Records shown:
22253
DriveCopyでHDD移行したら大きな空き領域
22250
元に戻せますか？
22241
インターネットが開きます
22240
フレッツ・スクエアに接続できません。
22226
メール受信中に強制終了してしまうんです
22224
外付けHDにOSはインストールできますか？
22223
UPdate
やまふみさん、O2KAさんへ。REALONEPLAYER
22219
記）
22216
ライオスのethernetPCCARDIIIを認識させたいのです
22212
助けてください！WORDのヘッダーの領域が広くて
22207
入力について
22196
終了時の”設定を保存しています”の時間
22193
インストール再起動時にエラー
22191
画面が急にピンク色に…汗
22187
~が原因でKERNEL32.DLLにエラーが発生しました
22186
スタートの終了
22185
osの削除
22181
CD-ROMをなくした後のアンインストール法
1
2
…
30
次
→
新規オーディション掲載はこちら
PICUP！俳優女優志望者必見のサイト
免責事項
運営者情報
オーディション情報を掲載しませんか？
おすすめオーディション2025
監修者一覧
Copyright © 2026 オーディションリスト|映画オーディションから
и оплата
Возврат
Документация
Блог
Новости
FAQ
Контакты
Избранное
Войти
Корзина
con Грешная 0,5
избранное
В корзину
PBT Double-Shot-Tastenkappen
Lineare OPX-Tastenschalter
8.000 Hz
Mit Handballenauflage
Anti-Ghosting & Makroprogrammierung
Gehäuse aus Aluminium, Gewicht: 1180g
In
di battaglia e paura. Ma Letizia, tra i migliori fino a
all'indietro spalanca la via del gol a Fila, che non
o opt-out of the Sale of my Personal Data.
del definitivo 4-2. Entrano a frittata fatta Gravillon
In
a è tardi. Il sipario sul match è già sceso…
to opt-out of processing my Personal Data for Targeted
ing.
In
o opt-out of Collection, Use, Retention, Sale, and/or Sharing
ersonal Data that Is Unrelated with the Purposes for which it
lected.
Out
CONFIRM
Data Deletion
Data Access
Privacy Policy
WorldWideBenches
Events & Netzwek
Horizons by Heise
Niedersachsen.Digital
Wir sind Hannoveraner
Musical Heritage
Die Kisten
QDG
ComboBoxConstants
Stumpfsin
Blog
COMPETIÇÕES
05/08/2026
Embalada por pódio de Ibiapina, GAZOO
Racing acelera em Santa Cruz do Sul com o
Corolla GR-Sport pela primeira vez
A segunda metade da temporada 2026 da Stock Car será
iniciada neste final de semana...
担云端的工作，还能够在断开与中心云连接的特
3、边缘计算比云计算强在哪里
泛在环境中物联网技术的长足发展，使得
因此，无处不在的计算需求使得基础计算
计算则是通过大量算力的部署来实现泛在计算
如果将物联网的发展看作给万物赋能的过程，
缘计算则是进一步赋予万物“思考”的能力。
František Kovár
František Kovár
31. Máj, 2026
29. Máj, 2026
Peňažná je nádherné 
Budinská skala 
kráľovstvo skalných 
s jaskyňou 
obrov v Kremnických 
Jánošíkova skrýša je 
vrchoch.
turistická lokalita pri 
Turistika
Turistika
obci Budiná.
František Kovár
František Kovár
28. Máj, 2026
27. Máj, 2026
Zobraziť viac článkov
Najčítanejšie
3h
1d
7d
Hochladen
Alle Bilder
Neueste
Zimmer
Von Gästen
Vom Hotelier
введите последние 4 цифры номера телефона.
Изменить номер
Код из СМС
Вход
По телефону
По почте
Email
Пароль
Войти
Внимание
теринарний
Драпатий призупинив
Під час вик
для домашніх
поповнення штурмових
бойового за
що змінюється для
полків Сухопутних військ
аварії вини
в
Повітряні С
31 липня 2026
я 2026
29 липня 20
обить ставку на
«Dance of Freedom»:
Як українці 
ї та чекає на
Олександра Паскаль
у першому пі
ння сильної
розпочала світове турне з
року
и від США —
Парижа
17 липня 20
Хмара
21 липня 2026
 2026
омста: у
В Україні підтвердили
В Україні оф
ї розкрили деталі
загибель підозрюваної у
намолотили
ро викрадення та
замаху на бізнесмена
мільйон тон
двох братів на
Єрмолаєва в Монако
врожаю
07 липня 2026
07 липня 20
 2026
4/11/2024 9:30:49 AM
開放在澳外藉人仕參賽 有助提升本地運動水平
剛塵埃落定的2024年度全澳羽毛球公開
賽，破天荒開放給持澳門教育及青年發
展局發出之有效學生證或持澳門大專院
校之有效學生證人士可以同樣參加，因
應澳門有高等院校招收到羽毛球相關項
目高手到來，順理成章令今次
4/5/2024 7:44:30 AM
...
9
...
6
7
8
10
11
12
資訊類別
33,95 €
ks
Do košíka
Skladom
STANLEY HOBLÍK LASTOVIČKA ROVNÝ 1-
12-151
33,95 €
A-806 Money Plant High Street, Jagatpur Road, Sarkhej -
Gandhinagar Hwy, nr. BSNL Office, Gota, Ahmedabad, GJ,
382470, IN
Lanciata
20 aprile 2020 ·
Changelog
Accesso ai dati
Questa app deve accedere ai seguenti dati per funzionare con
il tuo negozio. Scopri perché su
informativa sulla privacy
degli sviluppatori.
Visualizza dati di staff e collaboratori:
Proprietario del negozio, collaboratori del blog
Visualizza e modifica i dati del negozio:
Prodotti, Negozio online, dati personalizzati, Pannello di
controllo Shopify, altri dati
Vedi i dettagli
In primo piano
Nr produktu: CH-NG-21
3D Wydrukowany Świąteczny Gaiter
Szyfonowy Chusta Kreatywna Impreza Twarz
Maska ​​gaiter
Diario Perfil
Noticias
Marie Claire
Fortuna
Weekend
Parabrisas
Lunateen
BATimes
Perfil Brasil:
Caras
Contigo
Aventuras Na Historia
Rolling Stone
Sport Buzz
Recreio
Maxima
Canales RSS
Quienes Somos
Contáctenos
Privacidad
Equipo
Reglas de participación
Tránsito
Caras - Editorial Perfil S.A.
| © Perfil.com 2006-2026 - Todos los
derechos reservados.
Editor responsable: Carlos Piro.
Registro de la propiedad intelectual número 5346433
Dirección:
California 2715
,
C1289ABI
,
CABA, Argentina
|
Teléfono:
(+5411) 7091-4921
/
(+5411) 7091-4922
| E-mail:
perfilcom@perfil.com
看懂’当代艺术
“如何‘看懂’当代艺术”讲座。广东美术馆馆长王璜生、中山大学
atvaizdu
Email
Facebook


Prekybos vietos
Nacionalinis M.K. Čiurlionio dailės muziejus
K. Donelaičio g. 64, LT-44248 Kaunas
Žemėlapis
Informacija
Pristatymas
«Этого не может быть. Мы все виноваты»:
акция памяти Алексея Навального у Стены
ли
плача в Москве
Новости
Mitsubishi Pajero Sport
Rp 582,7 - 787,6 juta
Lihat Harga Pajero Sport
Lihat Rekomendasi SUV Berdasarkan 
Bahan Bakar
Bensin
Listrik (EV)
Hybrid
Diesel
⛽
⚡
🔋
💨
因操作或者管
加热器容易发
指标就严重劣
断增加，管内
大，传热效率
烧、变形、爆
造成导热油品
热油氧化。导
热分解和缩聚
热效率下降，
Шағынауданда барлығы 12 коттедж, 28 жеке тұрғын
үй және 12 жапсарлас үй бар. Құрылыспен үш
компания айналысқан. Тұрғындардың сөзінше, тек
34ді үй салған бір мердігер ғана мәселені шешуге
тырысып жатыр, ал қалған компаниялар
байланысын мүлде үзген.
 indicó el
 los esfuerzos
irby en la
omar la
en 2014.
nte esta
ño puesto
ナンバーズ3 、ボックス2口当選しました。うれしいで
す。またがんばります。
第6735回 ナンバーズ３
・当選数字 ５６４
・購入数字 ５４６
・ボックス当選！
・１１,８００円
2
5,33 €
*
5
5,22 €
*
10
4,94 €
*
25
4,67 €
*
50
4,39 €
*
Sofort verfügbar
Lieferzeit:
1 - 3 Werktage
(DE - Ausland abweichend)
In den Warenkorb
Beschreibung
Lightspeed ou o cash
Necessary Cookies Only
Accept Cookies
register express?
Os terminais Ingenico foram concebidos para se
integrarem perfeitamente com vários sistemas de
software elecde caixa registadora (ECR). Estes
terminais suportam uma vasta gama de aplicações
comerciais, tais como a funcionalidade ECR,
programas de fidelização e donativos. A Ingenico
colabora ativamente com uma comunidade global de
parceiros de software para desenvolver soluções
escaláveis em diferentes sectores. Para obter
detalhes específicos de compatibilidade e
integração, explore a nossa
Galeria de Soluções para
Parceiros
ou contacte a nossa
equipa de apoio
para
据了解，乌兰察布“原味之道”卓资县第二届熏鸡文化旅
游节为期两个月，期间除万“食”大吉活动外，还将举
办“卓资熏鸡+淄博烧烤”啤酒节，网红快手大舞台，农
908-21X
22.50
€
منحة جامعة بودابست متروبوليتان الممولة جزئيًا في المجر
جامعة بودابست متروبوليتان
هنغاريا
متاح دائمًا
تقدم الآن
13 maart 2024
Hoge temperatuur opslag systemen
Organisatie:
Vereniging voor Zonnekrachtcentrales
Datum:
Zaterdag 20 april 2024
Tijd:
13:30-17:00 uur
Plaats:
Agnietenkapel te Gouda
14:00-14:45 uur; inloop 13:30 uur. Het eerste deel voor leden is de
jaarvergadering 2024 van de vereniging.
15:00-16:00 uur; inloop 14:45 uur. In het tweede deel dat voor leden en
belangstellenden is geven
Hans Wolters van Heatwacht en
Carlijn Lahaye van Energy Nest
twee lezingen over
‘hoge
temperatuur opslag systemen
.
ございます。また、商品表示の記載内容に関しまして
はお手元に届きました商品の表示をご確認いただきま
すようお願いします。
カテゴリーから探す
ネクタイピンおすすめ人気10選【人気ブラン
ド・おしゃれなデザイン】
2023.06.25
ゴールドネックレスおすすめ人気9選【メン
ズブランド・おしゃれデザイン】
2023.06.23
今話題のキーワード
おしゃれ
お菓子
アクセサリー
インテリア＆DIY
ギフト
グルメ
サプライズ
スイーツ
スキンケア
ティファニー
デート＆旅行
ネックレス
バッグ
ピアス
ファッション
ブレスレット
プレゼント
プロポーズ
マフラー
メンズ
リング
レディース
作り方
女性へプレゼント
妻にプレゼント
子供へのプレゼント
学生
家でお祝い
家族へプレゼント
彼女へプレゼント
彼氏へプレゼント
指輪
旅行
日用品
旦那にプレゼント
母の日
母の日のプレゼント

What the task requires: Which lines above include the string "липня"? Show them.

Exercise output:
31 липня 2026
29 липня 20
17 липня 20
21 липня 2026
07 липня 2026
07 липня 20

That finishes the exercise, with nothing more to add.